The task: Write out the data exactly from its first line onward, ending with the line in which "batteries is expected to accelerate." appears.

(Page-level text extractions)
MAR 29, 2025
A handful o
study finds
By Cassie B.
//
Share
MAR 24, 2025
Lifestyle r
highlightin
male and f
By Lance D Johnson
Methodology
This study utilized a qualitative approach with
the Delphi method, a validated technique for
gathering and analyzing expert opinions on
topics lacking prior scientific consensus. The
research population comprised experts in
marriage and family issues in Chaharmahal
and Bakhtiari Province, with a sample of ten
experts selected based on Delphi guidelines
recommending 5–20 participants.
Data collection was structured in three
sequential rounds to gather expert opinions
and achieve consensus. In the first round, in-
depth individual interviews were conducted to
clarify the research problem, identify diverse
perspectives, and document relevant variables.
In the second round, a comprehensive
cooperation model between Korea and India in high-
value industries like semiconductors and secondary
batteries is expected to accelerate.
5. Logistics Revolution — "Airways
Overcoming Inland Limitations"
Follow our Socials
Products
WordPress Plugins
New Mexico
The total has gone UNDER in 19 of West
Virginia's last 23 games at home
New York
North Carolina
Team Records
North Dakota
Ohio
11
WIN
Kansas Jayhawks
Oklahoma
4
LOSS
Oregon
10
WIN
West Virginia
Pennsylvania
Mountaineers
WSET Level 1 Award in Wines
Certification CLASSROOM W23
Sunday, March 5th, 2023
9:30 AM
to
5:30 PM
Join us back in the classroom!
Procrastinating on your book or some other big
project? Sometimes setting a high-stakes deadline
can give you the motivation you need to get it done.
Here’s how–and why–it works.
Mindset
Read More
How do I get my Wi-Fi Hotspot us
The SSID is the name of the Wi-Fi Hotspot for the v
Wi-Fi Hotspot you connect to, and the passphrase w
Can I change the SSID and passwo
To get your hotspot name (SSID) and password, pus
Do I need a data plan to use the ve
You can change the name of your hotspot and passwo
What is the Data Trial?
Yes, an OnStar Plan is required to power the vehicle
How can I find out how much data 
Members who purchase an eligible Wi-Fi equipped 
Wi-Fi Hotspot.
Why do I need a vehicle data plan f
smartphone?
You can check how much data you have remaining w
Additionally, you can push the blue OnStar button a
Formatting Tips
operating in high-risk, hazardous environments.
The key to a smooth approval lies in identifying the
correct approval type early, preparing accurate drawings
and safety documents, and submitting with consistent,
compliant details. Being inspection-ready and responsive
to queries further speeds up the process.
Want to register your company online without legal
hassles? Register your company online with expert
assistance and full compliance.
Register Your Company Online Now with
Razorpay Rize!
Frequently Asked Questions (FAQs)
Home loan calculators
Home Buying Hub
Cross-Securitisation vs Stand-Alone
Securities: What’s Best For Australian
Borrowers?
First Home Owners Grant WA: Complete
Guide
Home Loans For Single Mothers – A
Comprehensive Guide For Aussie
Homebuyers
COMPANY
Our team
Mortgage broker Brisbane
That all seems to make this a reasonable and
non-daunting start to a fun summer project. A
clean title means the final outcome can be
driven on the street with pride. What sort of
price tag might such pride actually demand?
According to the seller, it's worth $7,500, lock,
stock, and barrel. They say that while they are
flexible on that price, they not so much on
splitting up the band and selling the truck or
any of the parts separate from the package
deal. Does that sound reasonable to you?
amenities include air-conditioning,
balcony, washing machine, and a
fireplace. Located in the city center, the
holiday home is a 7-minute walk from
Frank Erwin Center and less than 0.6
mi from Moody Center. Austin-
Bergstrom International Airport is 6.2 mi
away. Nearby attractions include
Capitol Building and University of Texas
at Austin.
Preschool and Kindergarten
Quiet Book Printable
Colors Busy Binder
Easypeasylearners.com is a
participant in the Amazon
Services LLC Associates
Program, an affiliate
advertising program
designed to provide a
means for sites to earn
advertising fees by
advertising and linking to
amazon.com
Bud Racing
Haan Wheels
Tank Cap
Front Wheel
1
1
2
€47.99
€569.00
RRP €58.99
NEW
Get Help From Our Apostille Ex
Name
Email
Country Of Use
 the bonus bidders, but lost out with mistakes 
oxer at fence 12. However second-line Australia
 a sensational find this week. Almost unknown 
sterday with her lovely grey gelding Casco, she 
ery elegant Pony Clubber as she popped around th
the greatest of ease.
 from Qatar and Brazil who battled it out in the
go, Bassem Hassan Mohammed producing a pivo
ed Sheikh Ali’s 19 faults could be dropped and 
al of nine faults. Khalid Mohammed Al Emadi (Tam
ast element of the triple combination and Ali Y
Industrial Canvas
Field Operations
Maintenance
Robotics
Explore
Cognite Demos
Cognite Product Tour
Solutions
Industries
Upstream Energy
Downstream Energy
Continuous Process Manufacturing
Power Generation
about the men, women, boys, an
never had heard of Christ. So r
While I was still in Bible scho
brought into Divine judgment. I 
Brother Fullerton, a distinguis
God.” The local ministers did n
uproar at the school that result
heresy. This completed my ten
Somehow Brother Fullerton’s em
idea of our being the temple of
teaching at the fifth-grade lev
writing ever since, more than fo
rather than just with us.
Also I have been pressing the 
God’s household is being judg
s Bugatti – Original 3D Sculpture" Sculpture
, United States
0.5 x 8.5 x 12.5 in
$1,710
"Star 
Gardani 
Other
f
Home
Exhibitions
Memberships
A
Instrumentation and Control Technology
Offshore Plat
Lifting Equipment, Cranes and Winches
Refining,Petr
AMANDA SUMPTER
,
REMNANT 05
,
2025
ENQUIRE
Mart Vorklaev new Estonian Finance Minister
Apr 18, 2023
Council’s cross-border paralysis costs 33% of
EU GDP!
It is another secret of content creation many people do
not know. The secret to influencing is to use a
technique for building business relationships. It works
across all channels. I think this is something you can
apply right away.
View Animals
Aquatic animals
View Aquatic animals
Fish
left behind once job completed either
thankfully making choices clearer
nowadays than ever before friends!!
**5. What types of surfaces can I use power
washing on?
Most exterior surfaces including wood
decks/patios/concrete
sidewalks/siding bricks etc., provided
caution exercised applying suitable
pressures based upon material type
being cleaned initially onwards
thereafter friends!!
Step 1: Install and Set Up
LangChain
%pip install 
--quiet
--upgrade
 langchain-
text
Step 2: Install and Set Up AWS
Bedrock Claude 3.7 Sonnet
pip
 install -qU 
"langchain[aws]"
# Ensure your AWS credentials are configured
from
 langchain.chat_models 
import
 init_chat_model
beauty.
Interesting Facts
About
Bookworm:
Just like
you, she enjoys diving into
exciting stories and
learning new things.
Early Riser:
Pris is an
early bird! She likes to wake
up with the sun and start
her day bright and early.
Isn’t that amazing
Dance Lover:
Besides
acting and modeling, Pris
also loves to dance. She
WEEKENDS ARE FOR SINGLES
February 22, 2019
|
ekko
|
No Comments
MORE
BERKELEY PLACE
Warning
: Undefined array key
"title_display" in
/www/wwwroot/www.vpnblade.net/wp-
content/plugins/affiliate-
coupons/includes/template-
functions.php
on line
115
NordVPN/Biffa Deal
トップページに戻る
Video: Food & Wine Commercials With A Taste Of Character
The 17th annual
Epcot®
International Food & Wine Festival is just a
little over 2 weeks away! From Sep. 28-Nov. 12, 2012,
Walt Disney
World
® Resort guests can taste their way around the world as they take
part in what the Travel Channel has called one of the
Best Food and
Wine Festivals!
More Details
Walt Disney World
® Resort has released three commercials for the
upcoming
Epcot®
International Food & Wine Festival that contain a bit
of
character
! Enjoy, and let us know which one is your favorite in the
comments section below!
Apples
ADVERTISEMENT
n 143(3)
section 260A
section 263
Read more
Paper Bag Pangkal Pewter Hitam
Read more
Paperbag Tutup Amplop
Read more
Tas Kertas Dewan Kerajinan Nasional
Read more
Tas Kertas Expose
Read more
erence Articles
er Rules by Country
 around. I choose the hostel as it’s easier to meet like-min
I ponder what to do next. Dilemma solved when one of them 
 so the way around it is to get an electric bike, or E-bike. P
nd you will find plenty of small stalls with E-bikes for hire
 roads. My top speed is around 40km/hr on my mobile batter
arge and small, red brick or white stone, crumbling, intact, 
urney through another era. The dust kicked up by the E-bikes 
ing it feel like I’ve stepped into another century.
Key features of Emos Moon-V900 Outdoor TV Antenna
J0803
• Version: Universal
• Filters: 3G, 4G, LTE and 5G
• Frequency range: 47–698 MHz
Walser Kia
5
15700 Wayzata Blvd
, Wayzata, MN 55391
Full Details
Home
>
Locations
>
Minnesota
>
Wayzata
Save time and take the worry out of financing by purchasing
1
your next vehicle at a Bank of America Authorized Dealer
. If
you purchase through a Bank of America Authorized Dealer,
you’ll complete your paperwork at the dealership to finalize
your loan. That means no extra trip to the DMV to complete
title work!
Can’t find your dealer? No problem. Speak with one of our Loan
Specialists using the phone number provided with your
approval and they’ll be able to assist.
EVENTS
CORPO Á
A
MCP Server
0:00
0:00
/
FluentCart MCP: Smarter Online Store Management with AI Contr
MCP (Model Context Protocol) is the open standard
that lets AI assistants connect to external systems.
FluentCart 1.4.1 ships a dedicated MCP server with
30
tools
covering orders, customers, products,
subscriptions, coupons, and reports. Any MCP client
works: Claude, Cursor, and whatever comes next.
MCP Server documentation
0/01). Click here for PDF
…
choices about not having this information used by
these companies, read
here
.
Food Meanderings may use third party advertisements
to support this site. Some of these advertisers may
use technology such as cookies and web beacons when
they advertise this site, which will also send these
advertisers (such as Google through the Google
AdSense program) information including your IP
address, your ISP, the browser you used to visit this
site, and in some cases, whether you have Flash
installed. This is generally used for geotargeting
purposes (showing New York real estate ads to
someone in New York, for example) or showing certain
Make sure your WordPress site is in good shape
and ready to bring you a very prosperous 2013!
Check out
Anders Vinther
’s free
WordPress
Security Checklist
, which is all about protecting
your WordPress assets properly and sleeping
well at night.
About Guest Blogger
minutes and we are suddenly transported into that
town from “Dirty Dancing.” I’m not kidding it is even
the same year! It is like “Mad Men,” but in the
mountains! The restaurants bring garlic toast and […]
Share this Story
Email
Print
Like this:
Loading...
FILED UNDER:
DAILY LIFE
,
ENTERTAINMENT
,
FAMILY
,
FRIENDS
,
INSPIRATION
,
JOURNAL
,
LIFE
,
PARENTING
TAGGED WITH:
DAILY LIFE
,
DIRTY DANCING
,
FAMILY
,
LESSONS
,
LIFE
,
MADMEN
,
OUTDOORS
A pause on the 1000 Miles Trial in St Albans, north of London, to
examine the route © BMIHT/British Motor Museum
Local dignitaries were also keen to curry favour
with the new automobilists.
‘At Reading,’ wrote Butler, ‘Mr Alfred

Exercise answer:
MAR 29, 2025
A handful o
study finds
By Cassie B.
//
Share
MAR 24, 2025
Lifestyle r
highlightin
male and f
By Lance D Johnson
Methodology
This study utilized a qualitative approach with
the Delphi method, a validated technique for
gathering and analyzing expert opinions on
topics lacking prior scientific consensus. The
research population comprised experts in
marriage and family issues in Chaharmahal
and Bakhtiari Province, with a sample of ten
experts selected based on Delphi guidelines
recommending 5–20 participants.
Data collection was structured in three
sequential rounds to gather expert opinions
and achieve consensus. In the first round, in-
depth individual interviews were conducted to
clarify the research problem, identify diverse
perspectives, and document relevant variables.
In the second round, a comprehensive
cooperation model between Korea and India in high-
value industries like semiconductors and secondary
batteries is expected to accelerate.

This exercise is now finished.